(Collected data)
......

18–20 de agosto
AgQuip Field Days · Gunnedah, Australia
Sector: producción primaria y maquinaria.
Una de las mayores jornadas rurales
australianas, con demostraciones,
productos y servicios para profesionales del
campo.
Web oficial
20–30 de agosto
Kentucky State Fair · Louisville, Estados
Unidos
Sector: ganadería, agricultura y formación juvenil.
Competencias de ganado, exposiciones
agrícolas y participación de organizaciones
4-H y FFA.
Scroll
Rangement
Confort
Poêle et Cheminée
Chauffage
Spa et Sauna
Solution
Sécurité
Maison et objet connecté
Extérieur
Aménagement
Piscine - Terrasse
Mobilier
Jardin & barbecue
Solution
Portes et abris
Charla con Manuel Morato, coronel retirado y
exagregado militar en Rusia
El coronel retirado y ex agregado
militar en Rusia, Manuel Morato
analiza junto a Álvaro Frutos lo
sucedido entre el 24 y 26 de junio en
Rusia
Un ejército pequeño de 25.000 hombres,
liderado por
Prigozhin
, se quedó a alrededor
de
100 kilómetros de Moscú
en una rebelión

......

» What you are asked to do
Your whole answer should be one number, the count of lines in the records that hold "Morato".

» The completed task
2